### [RECORDS PROVIDED]
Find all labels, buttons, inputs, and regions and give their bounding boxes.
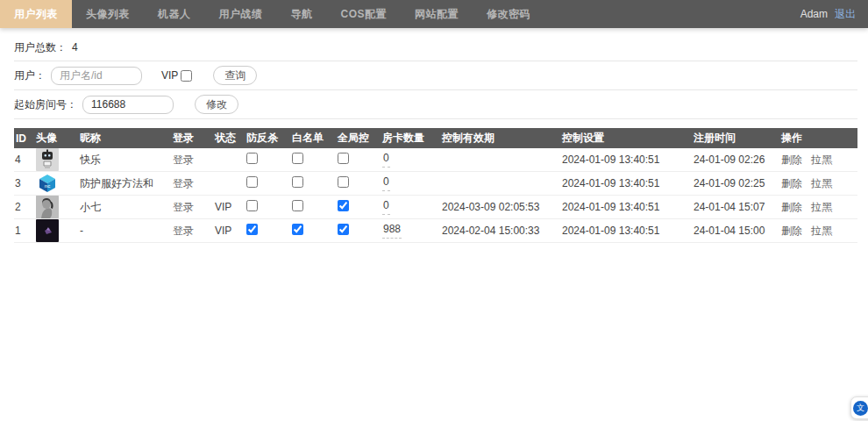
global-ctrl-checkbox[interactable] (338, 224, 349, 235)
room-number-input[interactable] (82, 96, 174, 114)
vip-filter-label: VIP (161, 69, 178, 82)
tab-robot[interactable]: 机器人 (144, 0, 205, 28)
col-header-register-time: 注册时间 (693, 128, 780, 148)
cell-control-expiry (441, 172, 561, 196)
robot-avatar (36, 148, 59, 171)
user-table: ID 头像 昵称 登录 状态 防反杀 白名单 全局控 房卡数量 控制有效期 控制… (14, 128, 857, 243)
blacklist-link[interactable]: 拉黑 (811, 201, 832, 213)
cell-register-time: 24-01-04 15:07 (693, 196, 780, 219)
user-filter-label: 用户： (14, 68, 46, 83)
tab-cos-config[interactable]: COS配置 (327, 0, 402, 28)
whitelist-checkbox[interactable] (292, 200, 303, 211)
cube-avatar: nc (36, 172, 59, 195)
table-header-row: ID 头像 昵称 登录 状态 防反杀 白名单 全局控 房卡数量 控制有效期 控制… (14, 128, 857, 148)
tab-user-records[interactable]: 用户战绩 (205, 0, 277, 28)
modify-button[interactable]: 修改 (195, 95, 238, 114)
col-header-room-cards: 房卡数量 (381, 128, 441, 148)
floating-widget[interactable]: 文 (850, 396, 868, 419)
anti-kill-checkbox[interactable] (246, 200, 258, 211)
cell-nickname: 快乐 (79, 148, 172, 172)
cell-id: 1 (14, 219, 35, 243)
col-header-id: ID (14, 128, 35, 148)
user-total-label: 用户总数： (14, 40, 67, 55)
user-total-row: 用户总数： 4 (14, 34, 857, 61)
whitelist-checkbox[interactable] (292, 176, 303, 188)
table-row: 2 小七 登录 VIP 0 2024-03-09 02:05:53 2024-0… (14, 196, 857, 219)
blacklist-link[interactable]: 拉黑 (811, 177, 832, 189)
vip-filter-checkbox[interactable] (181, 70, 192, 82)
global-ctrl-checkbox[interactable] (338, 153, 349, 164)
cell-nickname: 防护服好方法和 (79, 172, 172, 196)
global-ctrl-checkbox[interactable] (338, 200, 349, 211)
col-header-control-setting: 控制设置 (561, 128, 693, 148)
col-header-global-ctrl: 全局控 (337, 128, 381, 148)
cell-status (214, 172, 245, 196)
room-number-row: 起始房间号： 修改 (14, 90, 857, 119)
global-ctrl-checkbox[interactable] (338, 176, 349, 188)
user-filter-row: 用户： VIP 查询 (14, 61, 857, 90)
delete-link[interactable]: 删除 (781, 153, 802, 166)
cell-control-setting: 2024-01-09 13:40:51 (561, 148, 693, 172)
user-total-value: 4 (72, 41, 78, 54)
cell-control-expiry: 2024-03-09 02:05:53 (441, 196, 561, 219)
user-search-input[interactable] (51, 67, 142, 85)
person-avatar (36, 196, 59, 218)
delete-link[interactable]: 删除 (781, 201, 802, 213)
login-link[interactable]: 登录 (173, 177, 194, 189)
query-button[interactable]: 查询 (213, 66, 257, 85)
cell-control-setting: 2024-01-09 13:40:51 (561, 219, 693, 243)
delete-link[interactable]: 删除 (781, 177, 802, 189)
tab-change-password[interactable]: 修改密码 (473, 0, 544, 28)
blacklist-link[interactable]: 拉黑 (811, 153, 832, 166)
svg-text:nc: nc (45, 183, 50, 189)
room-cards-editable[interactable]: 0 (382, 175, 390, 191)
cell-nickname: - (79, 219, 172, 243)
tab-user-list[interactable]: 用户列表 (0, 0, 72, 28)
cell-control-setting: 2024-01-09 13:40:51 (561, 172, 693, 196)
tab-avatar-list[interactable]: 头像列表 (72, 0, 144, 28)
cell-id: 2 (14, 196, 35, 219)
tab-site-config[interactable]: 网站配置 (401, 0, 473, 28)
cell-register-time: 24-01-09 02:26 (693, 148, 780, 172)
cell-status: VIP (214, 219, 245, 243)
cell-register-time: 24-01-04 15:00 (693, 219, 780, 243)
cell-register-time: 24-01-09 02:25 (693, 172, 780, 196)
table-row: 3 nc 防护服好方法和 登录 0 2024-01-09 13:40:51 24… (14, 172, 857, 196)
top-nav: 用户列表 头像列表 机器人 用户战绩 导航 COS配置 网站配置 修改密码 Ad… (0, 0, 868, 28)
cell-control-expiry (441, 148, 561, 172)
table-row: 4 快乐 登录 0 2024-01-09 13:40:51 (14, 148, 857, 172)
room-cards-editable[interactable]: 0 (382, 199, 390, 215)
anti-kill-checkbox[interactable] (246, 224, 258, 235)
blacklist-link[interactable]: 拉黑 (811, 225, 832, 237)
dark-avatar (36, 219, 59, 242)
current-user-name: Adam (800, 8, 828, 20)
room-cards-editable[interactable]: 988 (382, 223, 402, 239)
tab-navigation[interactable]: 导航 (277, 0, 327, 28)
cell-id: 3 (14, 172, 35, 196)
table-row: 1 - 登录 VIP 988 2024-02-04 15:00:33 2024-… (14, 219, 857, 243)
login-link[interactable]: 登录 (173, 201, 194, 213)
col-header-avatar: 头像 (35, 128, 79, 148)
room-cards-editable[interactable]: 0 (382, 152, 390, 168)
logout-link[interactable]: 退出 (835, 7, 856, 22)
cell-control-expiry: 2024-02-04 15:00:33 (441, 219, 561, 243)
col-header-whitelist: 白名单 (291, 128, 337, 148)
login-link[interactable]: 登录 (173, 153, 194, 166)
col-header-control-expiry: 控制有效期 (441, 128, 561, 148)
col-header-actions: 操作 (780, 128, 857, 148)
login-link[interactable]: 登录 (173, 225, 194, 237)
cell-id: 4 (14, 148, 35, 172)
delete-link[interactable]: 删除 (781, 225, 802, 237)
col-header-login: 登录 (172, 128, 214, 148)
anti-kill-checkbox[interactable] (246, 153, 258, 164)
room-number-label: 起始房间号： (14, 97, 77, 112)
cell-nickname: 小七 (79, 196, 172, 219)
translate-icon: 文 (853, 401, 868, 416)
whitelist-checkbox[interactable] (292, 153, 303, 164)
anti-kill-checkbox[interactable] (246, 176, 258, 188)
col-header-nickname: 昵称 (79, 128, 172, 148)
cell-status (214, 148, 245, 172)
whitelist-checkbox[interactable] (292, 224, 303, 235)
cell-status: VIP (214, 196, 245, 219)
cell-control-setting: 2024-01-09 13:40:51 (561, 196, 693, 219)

### [PROBLEM REQUIREMENTS]
When a line in the material above includes "delete", report that line by copying it.

### [YOUR RESPONSE]
delete-link[interactable]: 删除 (781, 153, 802, 166)
delete-link[interactable]: 删除 (781, 201, 802, 213)
delete-link[interactable]: 删除 (781, 177, 802, 189)
delete-link[interactable]: 删除 (781, 225, 802, 237)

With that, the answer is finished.